In June 2002, as part of an outside study, the Third Avenue corridor was identified for the implementation of bus rapid transit service, due to heavy ridership and slow travel speeds on the corridor. In February 2004, selected weekday and all weekend Bx55 trips terminated at Fordham Plaza. On June 27, 2010, evening and weekend Bx55 service was eliminated due to a budget crisis. As a result, the Bx15 became an articulated bus route in order to hold passengers dispatched from the Bx55.

In 2009, as part of Phase II of the MTA and New York City Department of Transportation (DOT)'s Select Bus Service (SBS), both the Third Avenue and Webster Avenue bus corridors were studied for the implementation of a north-to-south bus rapid transit service through the South Bronx.
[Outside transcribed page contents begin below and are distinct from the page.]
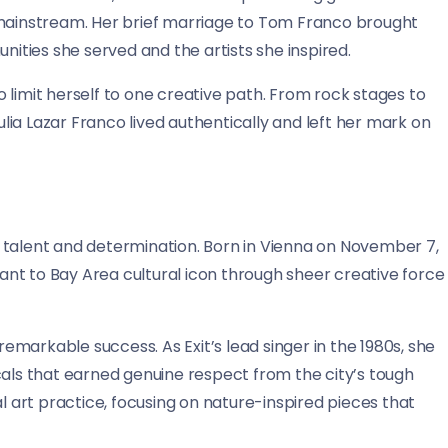
ainstream. Her brief marriage to Tom Franco brought
nities she served and the artists she inspired.
 limit herself to one creative path. From rock stages to
Julia Lazar Franco lived authentically and left her mark on
 talent and determination. Born in Vienna on November 7,
nt to Bay Area cultural icon through sheer creative force
remarkable success. As Exit’s lead singer in the 1980s, she
s that earned genuine respect from the city’s tough
al art practice, focusing on nature-inspired pieces that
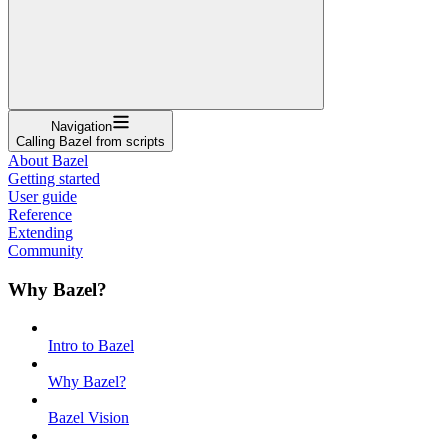
Navigation
Calling Bazel from scripts
About Bazel
Getting started
User guide
Reference
Extending
Community
Why Bazel?
Intro to Bazel
Why Bazel?
Bazel Vision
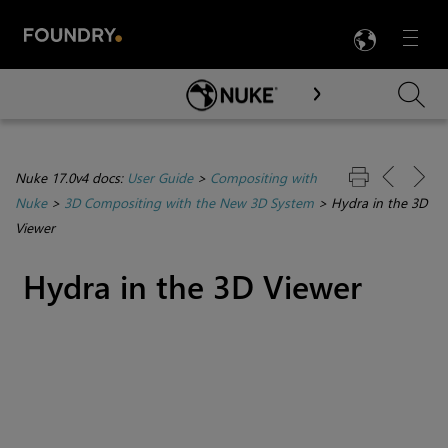
LANG
Menu

Skip To Main Content
Nuke 17.0v4 docs:
User Guide
>
Compositing with
Nuke
>
3D Compositing with the New 3D System
>
Hydra in the 3D
Viewer
Hydra in the 3D Viewer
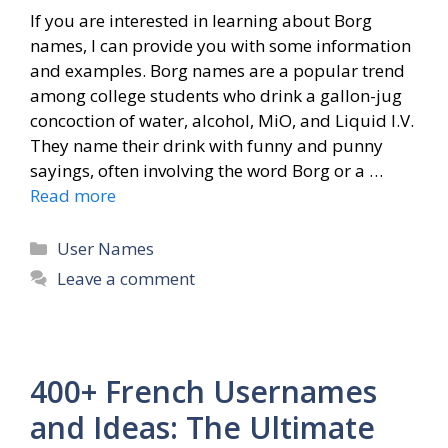
If you are interested in learning about Borg
names, I can provide you with some information
and examples. Borg names are a popular trend
among college students who drink a gallon-jug
concoction of water, alcohol, MiO, and Liquid I.V.
They name their drink with funny and punny
sayings, often involving the word Borg or a …
Read more
Categories
User Names
Leave a comment
400+ French Usernames
and Ideas: The Ultimate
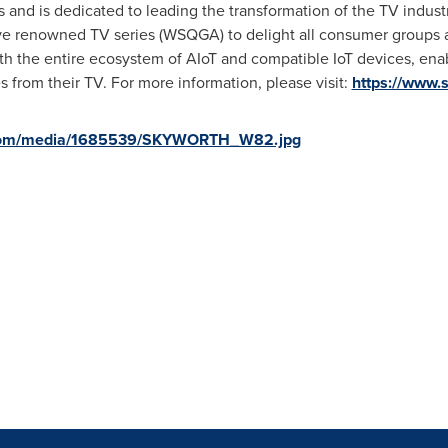
 and is dedicated to leading the transformation of the TV indust
 renowned TV series (WSQGA) to delight all consumer groups an
 the entire ecosystem of AIoT and compatible IoT devices, enabl
 from their TV. For more information, please visit:
https://www.
.com/media/1685539/SKYWORTH_W82.jpg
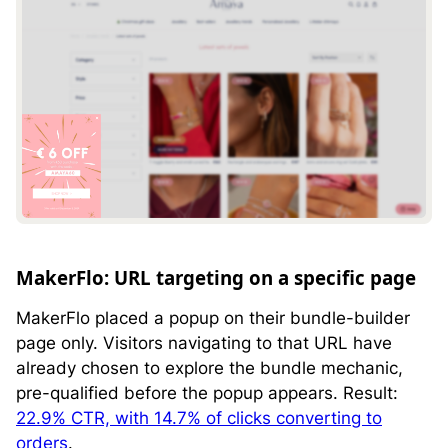
MakerFlo: URL targeting on a specific page
MakerFlo placed a popup on their bundle-builder
page only. Visitors navigating to that URL have
already chosen to explore the bundle mechanic,
pre-qualified before the popup appears. Result:
22.9% CTR, with 14.7% of clicks converting to
orders
.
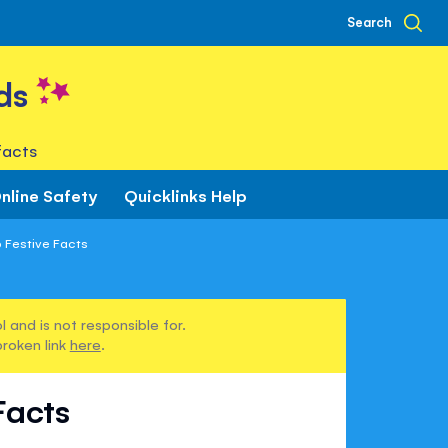
Search
ds
facts
nline Safety
Quicklinks Help
p Festive Facts
 and is not responsible for.
broken link
here
.
Facts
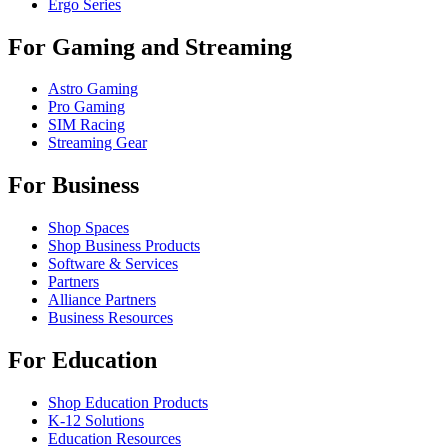
Ergo Series
For Gaming and Streaming
Astro Gaming
Pro Gaming
SIM Racing
Streaming Gear
For Business
Shop Spaces
Shop Business Products
Software & Services
Partners
Alliance Partners
Business Resources
For Education
Shop Education Products
K-12 Solutions
Education Resources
The Limited along Webster Avenue was selected for conversion to SBS since that corridor was wider, and became the on June 30, 2013. On the same day, the Bx55 was discontinued and, on July 1, it was replaced by new Bx15 limited-stop service, which operated at all times except late nights and weekends. Service along 125th Street was replaced by Bx15 limited service, and by Bx15 local service when limited service did not run. Service north of Fordham Plaza along Webster Avenue was replaced by the Bx41 SBS. The service changes coincided with the reconstruction of Fordham Plaza's terminal area beginning in 2013, closing Third Avenue to all non-bus through traffic and constructing a bus loop to "turn" terminating Bx15 buses. The bus loop was completed in 2014.
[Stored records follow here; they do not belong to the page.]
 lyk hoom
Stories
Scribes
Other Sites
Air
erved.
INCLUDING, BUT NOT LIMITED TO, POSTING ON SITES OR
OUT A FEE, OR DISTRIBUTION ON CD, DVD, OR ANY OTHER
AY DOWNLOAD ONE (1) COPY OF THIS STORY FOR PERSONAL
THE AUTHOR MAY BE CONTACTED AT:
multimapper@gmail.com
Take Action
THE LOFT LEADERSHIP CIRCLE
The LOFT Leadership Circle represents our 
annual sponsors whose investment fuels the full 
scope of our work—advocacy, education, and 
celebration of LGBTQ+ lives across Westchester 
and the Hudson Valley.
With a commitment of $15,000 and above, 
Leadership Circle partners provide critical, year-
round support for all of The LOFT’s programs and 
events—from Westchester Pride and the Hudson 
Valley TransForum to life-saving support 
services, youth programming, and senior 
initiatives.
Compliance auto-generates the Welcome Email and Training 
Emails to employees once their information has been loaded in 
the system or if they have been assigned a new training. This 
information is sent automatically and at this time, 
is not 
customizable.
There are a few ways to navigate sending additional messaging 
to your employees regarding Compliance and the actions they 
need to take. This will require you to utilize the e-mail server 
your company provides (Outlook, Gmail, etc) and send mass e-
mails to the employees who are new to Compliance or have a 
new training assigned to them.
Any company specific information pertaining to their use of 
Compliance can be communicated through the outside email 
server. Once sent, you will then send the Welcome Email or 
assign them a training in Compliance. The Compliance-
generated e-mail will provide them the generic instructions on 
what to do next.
As part of the MTA's 2017 Fast Forward Plan to speed up mass transit service, a draft plan for a reorganization of Bronx bus routes was proposed in draft format in June 2019, with a final version published in October 2019. The plan included splitting the section of the Bx15 south of the Hub into a new bus route labeled the M125, which was proposed to be implemented by mid-2020. Due to the COVID-19 pandemic in New York City, the changes were halted for over a year. A final implementation date was announced in February 2022, and the redesign took effect on June 26, 2022. With the change, an additional free transfer was provided to allow Bx15 riders to continue to transfer to the subway for free along 125th Street, though now with a middle leg on the M125.